The audience POV character is the resort’s Australian manager, Armond (Murray Bartlett), a well-heeled salesman who adroitly handles queries about mis-booked rooms and unavailable water-sports activities while giving his staff the reality behind the platitudes – the service industry is just an exercise in making people who aren’t special feel as though they are by babying them. We all know that’s true, except those of us who’re too used to being babied in the first place, but The White Lotus episode 1 allows us into Armond’s headspace by daring him to retain his unflappable manner as things go drastically and rapidly wrong.

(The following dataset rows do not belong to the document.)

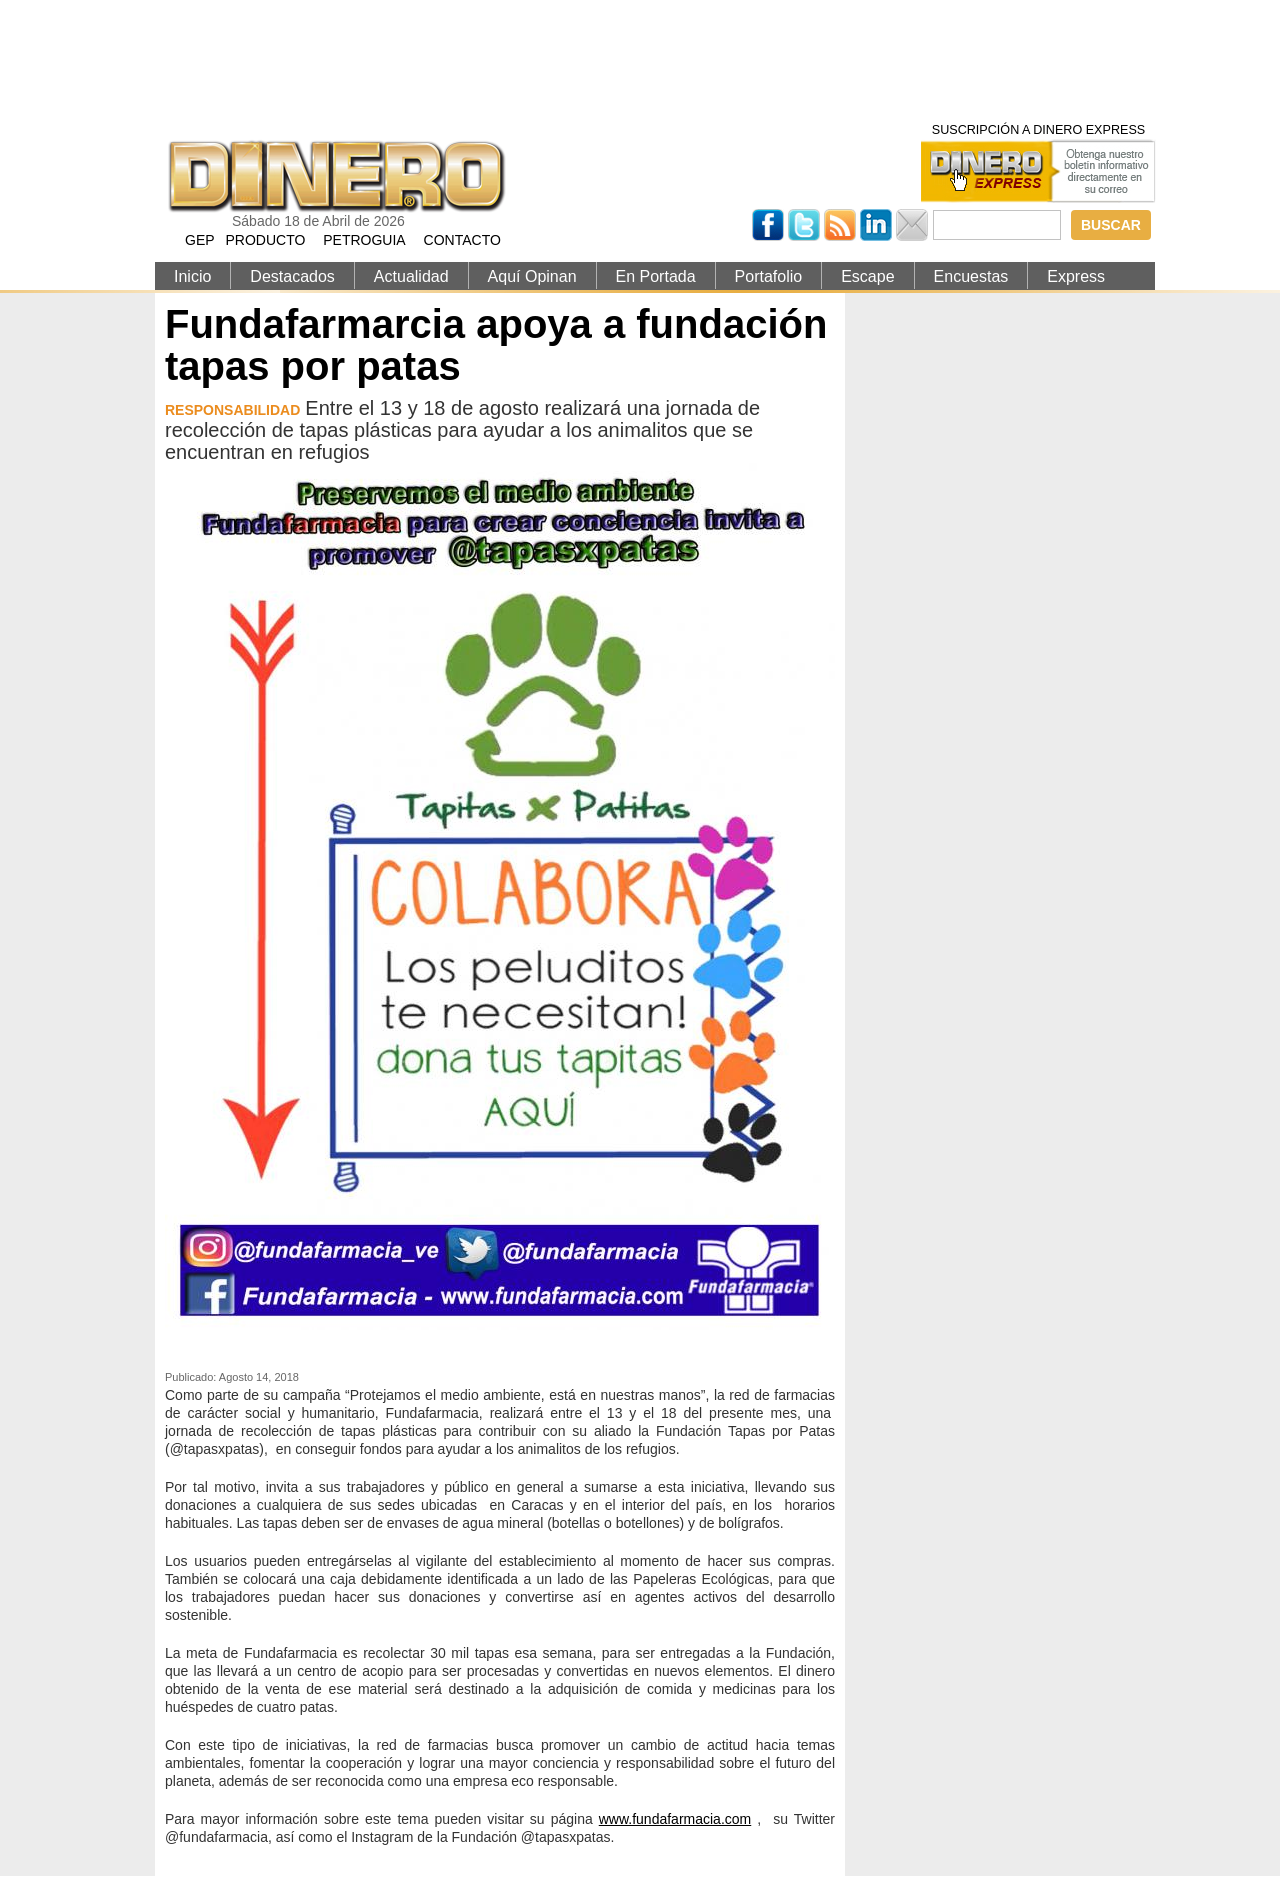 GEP (200, 240)
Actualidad (411, 276)
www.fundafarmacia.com (675, 1819)
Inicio (192, 276)
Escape (867, 276)
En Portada (656, 276)
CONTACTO (462, 240)
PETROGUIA (364, 240)
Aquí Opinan (532, 276)
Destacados (292, 276)
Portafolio (769, 276)
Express (1076, 276)
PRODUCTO (265, 240)
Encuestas (971, 276) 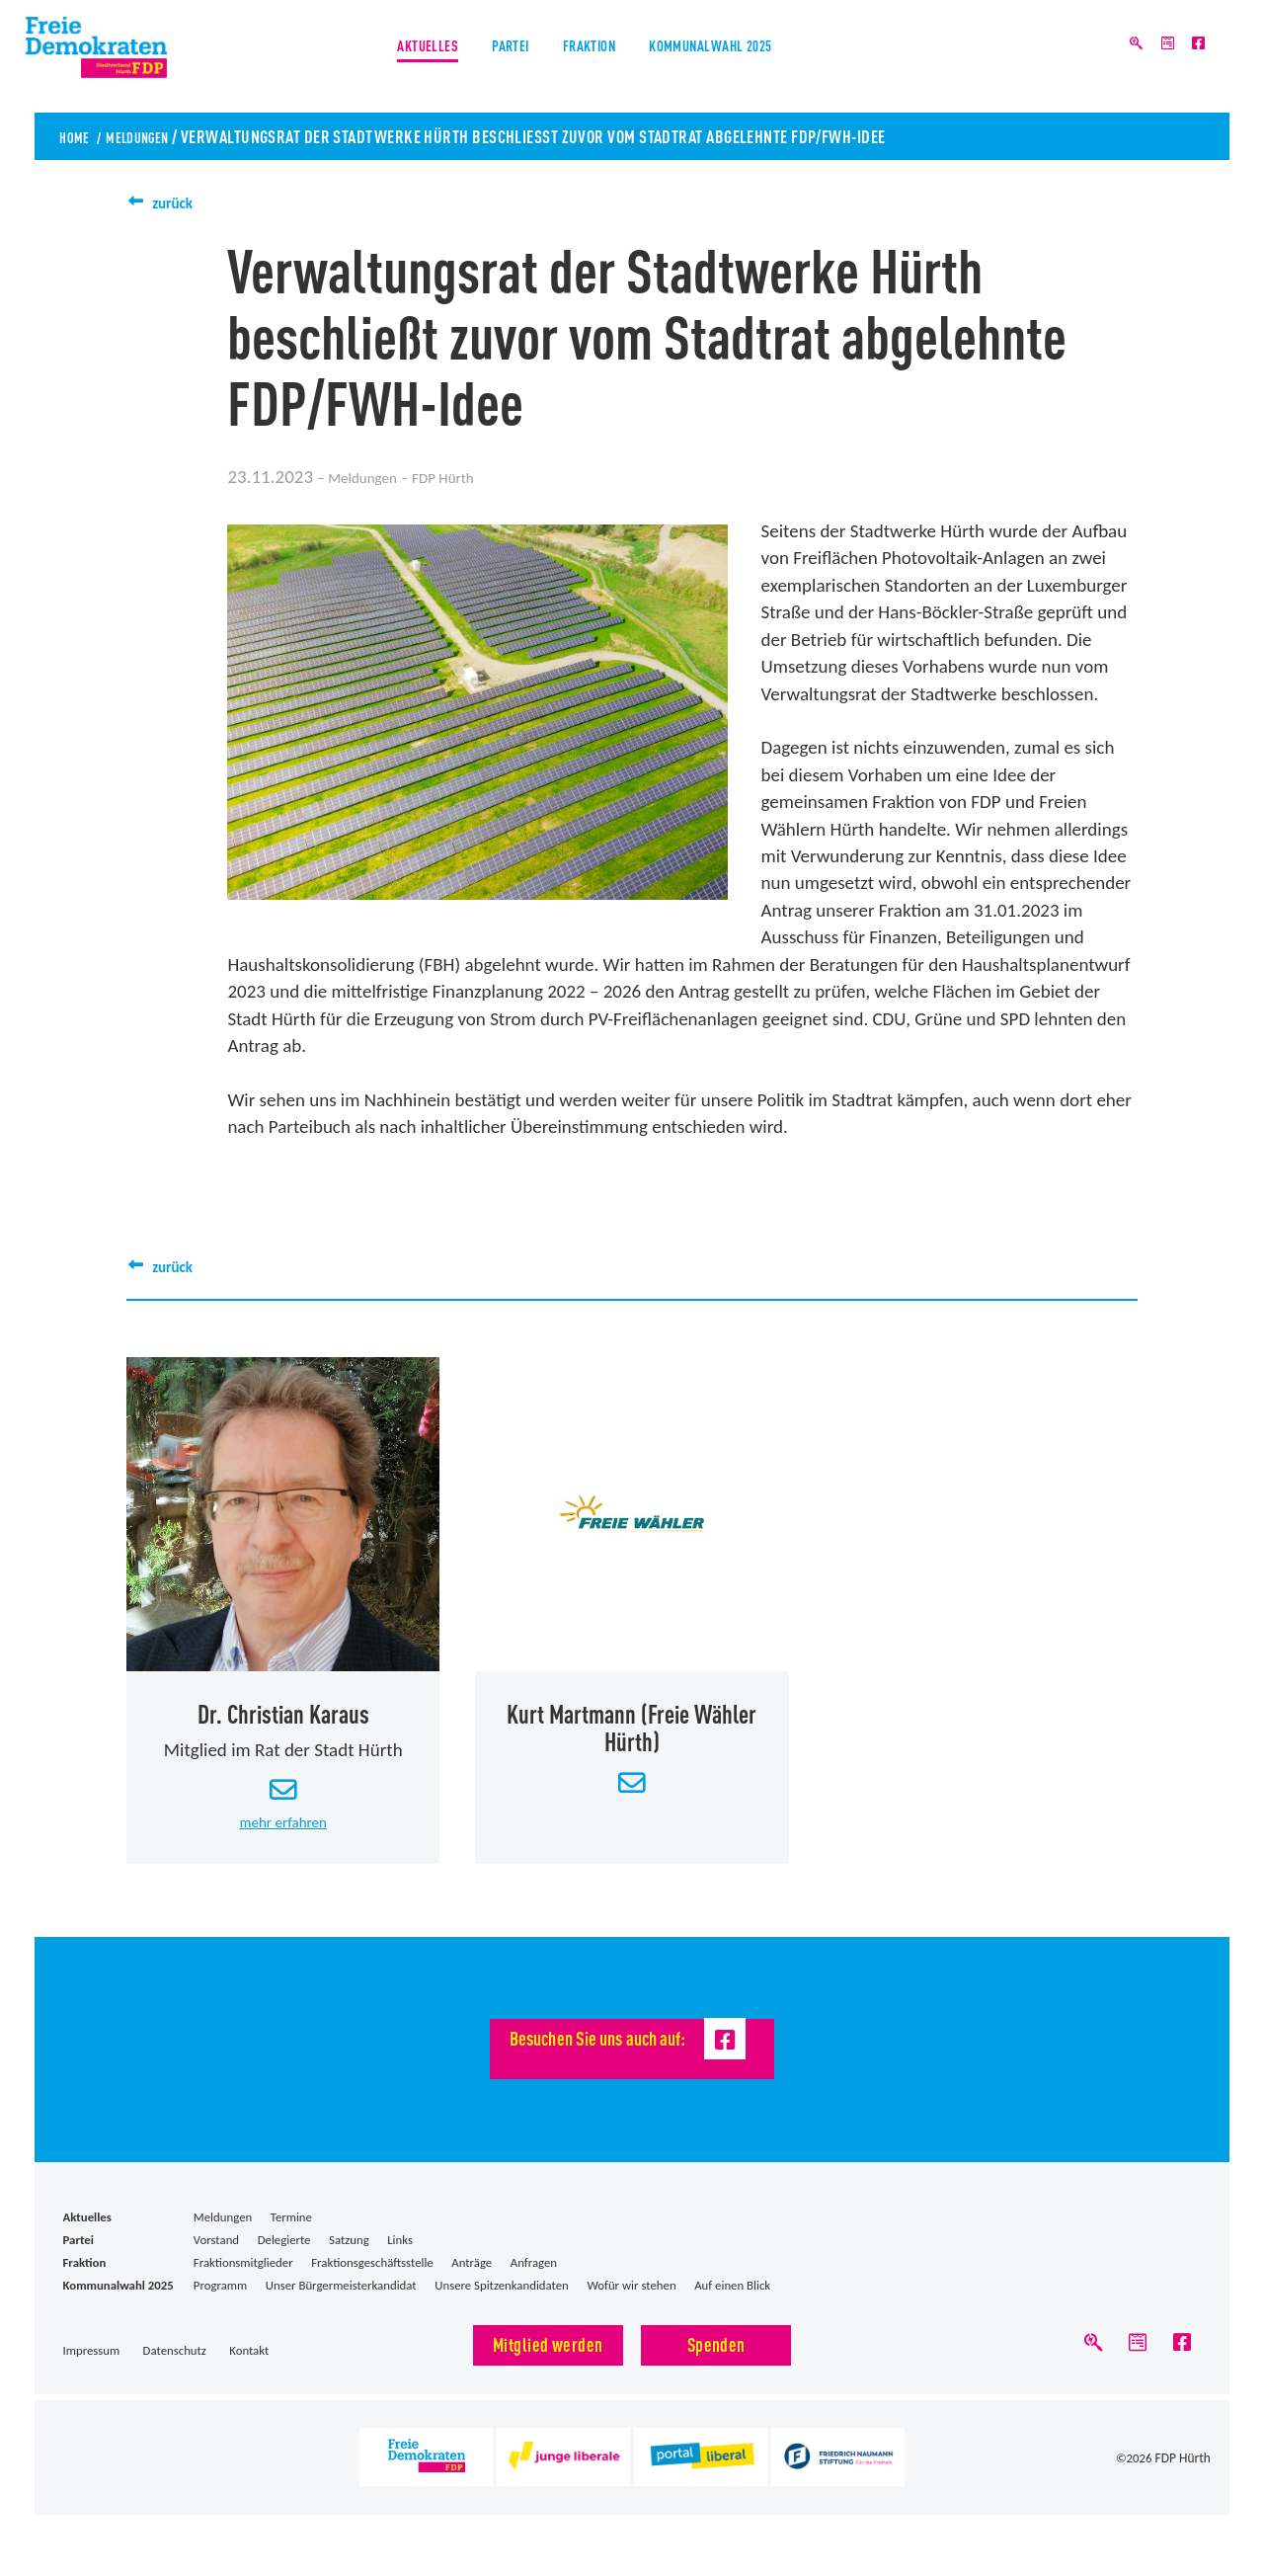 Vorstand (216, 2253)
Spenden (716, 2357)
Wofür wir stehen (631, 2300)
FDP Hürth (1183, 2477)
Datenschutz (174, 2364)
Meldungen (156, 135)
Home (78, 135)
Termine (291, 2230)
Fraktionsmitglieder (243, 2277)
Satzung (349, 2253)
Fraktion (590, 57)
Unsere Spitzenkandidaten (501, 2300)
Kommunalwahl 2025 (744, 57)
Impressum (91, 2364)
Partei (490, 57)
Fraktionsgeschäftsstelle (372, 2277)
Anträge (471, 2277)
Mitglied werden (548, 2357)
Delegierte (284, 2253)
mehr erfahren (283, 1834)
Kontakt (249, 2364)
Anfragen (534, 2277)
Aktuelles (387, 57)
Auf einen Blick (732, 2300)
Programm (220, 2300)
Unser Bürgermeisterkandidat (341, 2300)
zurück (177, 202)
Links (400, 2253)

Enter the guests. And there are many. Rachel (Alexandra Daddario) also works as a kind of fish-out-of-water sub-protagonist, since she has recently married Shane (Jake Lacy), a man from a very wealthy family who she hasn’t known long and is quickly realizing might be a horrible pig. Tanya (Jennifer Coolidge) is less easy to sympathize with, as she almost immediately forms a one-way relationship with a well-meaning hotel masseuse, Belinda (Natasha Rothwell), though she’s obviously nursing a great deal of damage and is at The White Lotus to scatter her late mother’s ashes. Breadwinning exec Nicole (Connie Britton), meanwhile, has brought a great deal of baggage with her, not all of it the carry-on kind. Her husband, Mark (Steve Zahn), thinks he might have testicular cancer, and wants to use this opportunity to suture a strained relationship with his lonely son, Quinn (Fred Hechinger), while his daughter Olivia (Sydney Sweeney) and her tag-along best friend Paula (Brittany O’Grady) roam the grounds being profoundly awful to everyone they encounter.
This is a lot of people, who have a lot of problems, and there are many complex motifs and dynamics at play even without the potential for murder, and the sense of gradually escalating chaos is pretty prominent. There’s plenty more to come here, and when all is said and done, this might end up sneakily being a small-screen highlight of the year.